Each year, we make more than 1,000 recommendations to help improve the federal government. We alert department heads to where they can save the most money, address issues on our High Risk List, or significantly improve government operations.
This report outlines 11 priority open recommendations for the Department of Housing and Urban Development as of June 2022. For example, developing and implementing a plan to share information with FEMA and the Small Business Administration would help HUD address disaster recovery barriers.
Since our previous letter in June 2021, HUD implemented 4 of our priority recommendations.
What GAO Found
In June 2021, GAO identified 13 priority recommendations for the Department of Housing and Urban Development (HUD).
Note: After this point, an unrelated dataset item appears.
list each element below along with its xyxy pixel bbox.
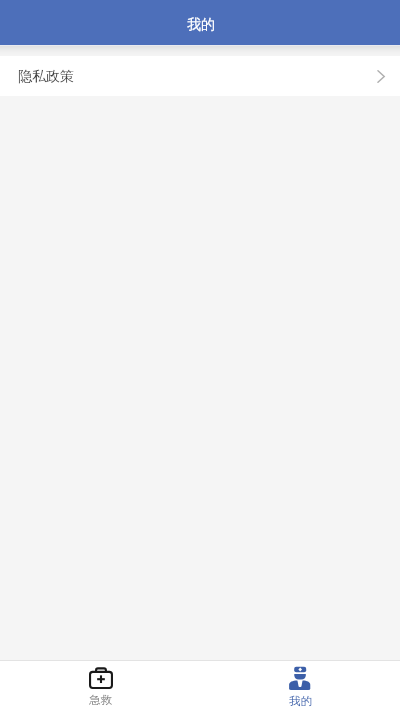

Since then, HUD has implemented four of those recommendations by, among other things, upgrading its information system to track the use of Moving to Work program funds and establishing a risk-management strategy and procedures for addressing risks to HUD business objectives. In June 2022, GAO identified two additional priority recommendations for HUD, bringing the total number to 11. These recommendations involve the following areas:
- Disaster recovery barriers
- Real Estate Assessment Center's physical inspection process
- Ginnie Mae's risk management and staffing-related challenges
- Processes to address lead paint hazards
- Oversight of Moving to Work
- IT management
HUD's continued attention to these issues could lead to significant improvements in government operations.
Why GAO Did This Study
Priority open recommendations are the GAO recommendations that warrant priority attention from heads of key departments or agencies because their implementation could save large amounts of money; improve congressional and/or executive branch decision-making on major issues; eliminate mismanagement, fraud, and abuse; or ensure that programs comply with laws and funds are legally spent, among other benefits. Since 2015 GAO has sent letters to selected agencies to highlight the importance of implementing such recommendations.